What you should do –
The answer should consist of each line from the data below that includes "Donnerstag".

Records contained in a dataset
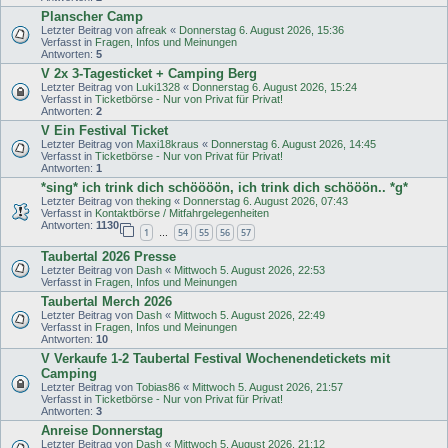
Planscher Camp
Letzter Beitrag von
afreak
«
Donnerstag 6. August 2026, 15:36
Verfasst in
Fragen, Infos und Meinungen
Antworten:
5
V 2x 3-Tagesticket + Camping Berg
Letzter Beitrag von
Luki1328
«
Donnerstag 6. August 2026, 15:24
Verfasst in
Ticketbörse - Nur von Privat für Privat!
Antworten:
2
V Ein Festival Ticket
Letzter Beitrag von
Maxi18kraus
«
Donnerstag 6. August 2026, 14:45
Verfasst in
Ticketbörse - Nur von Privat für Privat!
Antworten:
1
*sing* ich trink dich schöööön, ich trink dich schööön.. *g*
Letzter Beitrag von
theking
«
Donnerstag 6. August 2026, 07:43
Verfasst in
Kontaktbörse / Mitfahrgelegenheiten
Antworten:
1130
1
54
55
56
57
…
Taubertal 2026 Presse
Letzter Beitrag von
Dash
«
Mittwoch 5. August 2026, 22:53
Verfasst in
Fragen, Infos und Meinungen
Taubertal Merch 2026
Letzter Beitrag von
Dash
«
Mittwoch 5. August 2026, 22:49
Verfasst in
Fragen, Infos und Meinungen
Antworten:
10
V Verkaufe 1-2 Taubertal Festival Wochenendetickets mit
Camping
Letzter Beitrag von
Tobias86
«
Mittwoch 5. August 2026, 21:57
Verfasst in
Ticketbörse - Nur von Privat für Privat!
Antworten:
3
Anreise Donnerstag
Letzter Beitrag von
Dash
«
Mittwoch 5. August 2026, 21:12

* * *

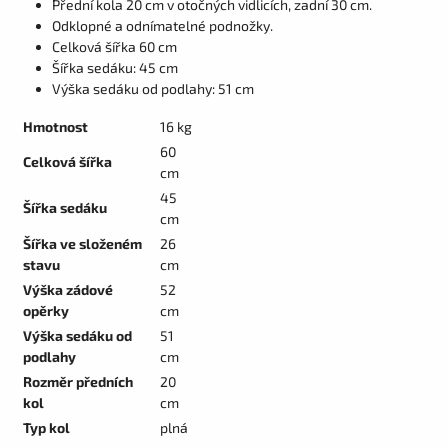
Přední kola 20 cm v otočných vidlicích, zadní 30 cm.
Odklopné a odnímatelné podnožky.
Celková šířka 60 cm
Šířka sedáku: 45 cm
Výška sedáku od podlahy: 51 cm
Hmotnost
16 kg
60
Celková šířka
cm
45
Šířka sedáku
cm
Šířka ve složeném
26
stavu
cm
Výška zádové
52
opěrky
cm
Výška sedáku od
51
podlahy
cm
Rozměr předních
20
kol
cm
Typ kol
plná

Answer to this exercise –
Donnerstag 6. August 2026, 15:36
Donnerstag 6. August 2026, 15:24
Donnerstag 6. August 2026, 14:45
Donnerstag 6. August 2026, 07:43
Anreise Donnerstag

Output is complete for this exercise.